Car au vrai, nous n’avons pas à construire notre vie, mais à vivre la parole que Dieu nous adresse. Soyons donc chrétiens, à nous mettre à son écoute, à lire et méditer les Écritures en lui demandant de nous y faire entendre à chaque instant sa parole actuelle et adressée. Mais soyons aussi des chrétiens conséquents, à lui demander, en réponse à la parole reçue, qu’il l’inscrive non seulement dans nos oreilles ou nos intelligences, mais aussi dans la réalité concrète de nos corps, de nos relations, dans tout ce que nous vivons comme chrétiens et comme Église.

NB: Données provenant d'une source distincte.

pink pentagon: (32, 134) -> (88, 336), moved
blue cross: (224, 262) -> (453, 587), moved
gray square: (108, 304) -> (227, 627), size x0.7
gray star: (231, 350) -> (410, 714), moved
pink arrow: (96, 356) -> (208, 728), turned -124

Il y a là-dedans des merveilles – comprenez : des miracles, mais aussi des choses fantastiques à vivre, « ce que l’œil n’a pas vu, ce que l’oreille n’a pas entendu, et ce qui n’est pas monté au cœur de l’homme, tout ce que Dieu a préparé pour ceux qui l’aiment. » (1 Cor. 2 / 9)

 

Que vienne alors la tempête, qu’on puisse dire : voyez, « la maison ne tombe pas, c’est qu’elle avait été fondée sur le roc. » Amen.